I have heard stories, horrible tales, that enemy combatants in an guerilla war in the Middle East were handed over by the United States and imprisoned. Once these poor unfortunates were in prison, they suffered horrific psychological, physical, and sexual abuse. Torture and rape was rampant. The evidence became clear when the perpetrators provided it themselves with videos and photographs chronicling their own crimes.

I am, of course, writing here about Abu Graib, one of the dark moments of American history. The United States of America is a great democracy with one of the freest presses in the world. Even there, the government did everything in its power to suppress knowledge of the horrors that were perpetrated in Iraq.

By comparison with Afghanistan, the United States is Utopia or the New Jerusalem. George W. Bush might have “stolen” an election with a few hanging chads. Hamid Karzai’s henchmen stuffed hundreds of thousands, maybe a million, illicit ballots into the box to get their man democratically re-elected.

Transparency International regularly ranks countries according to a Corruption Perception Index. New Zealand stands at the top, scoring 9.4 out of 10. Sweden is 9.2. The United States is a respectable, but not admirable, 7.5.

What about Afghanistan? Afghanistan rates 1.3, the second lowest in the world, behind only the pirates of Somalia at 1.1. When people see your country as significantly more corrupt than Myamar, Cambodia, and the Democratic Republic of Congo, you have an image problem. When you get 1.3 people can think that Robert Mubage’s Zimbabwe at 2.2 is less corrupt than you are, you have a real image problem.

However, it appears that there is one group of people who does not share this opinion of the trustworthiness of the Afghan leadership: the Conservative government and their military cronies. They look at the corrupt leader of the second most corrupt country in the world and they say: “We have no reason to believe that this great and noble man would behave as badly as the Americans.”

Besides, we were talking about, say 2005, Afghanistan’s corruption index was only 2.5, about the same as Libya, Uganda, Albania, and Papua New Guinea. Who would have concerns about fairness or the rule of law if a loved one fell afoul of the legal system of one of those countries?

When I think about credibility, I have two choices.

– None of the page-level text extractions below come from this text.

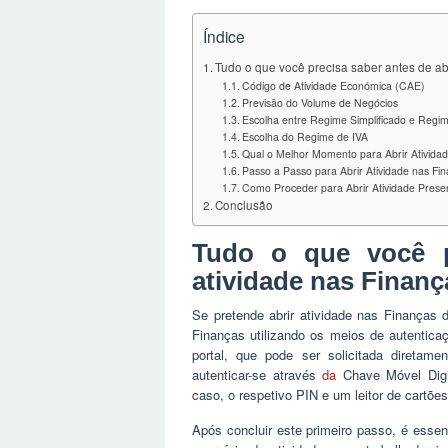
Índice
Tudo o que você precisa saber antes de ab
Código de Atividade Económica (CAE)
Previsão do Volume de Negócios
Escolha entre Regime Simplificado e Regi
Escolha do Regime de IVA
Qual o Melhor Momento para Abrir Ativida
Passo a Passo para Abrir Atividade nas Fin
Como Proceder para Abrir Atividade Prese
Conclusão
Tudo o que você p
atividade nas Finanç
Se pretende abrir atividade nas Finanças 
Finanças utilizando os meios de autentica
portal, que pode ser solicitada direta
autenticar-se através
da
Chave Móvel Digi
caso, o respetivo PIN e um leitor de cartõe
Após concluir este primeiro passo, é essen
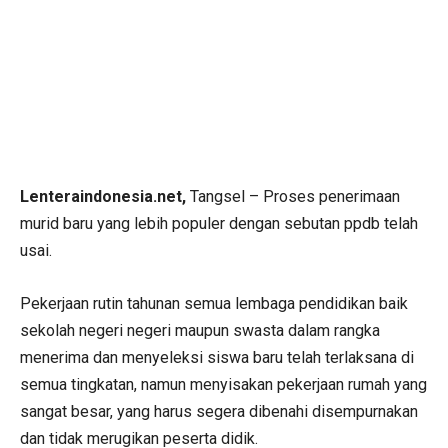
Lenteraindonesia.net,
Tangsel – Proses penerimaan
murid baru yang lebih populer dengan sebutan ppdb telah
usai.
Pekerjaan rutin tahunan semua lembaga pendidikan baik
sekolah negeri negeri maupun swasta dalam rangka
menerima dan menyeleksi siswa baru telah terlaksana di
semua tingkatan, namun menyisakan pekerjaan rumah yang
sangat besar, yang harus segera dibenahi disempurnakan
dan tidak merugikan peserta didik.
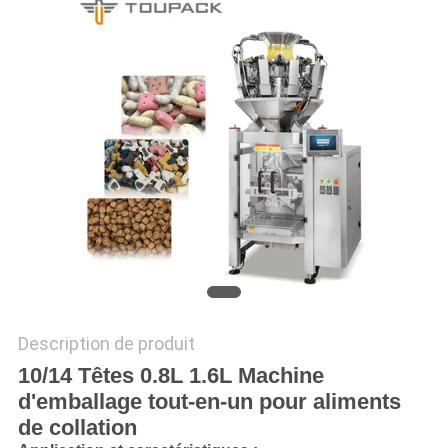
SITEMAP
POLITIQUE
DE
CONFIDENTIALITÉ
Description de produit
10/14 Têtes 0.8L 1.6L Machine
d'emballage tout-en-un pour aliments
de collation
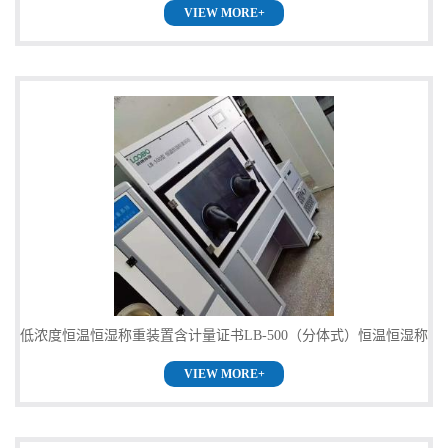
VIEW MORE+
重系统价格
留
言
低浓度恒温恒湿称重装置含计量证书LB-500（分体式）恒温恒湿称
VIEW MORE+
重系统直销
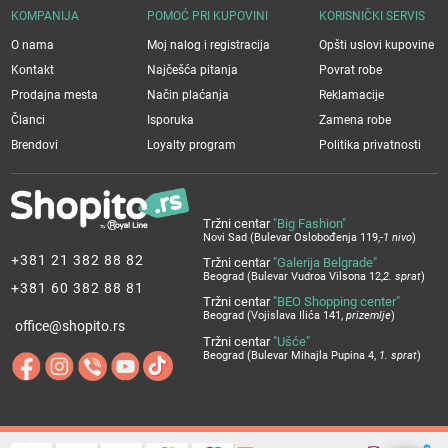
KOMPANIJA
POMOĆ PRI KUPOVINI
KORISNIČKI SERVIS
O nama
Moj nalog i registracija
Opšti uslovi kupovine
Kontakt
Najčešća pitanja
Povrat robe
Prodajna mesta
Način plaćanja
Reklamacije
Članci
Isporuka
Zamena robe
Brendovi
Loyalty program
Politika privatnosti
Tržni centar
"Big Fashion"
Novi Sad (Bulevar Oslobođenja 119,
-1 nivo
)
+381 21 382 88 82
Tržni centar
"Galerija Belgrade"
Beograd (Bulevar Vudroa Vilsona 12,
2. sprat
)
+381 60 382 88 81
Tržni centar
"BEO Shopping center"
Beograd (Vojislava Ilića 141,
prizemlje
)
office@shopito.rs
Tržni centar
"Ušće"
Beograd (Bulevar Mihajla Pupina 4,
1. sprat
)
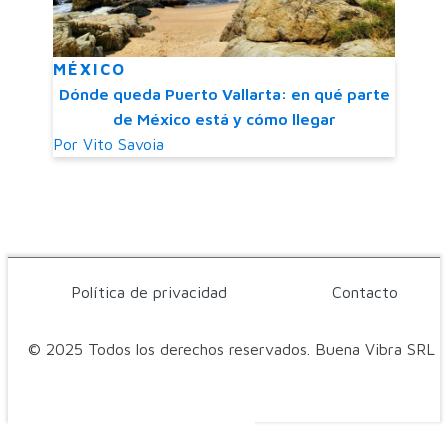
MÉXICO
Dónde queda Puerto Vallarta: en qué parte
de México está y cómo llegar
Por
Vito Savoia
Política de privacidad
Contacto
© 2025 Todos los derechos reservados. Buena Vibra SRL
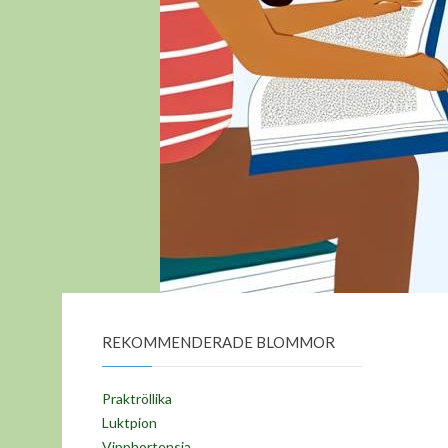
REKOMMENDERADE BLOMMOR
Praktröllika
Luktpion
Vipphortensia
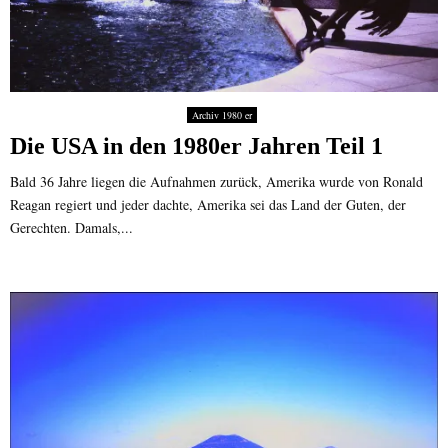
Archiv 1980 er
Die USA in den 1980er Jahren Teil 1
Bald 36 Jahre liegen die Aufnahmen zurück, Amerika wurde von Ronald
Reagan regiert und jeder dachte, Amerika sei das Land der Guten, der
Gerechten. Damals,...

My first choice is to give credit to a career diplomat who told his superiors that one of the most corrupt regimes in the world was (or was likely to) behave even worse towards prisoners under its unsupervised control than a genuine democracy with a free press. Or I could believe a bunch of self-serving politicians and generals under whose watch Afghanistan has sunk even deeper into the more of corruption than anyone could have believed possible and who would be partly at fault that this happened.

It only takes one man to speak the truth and I believe Richard Colvin.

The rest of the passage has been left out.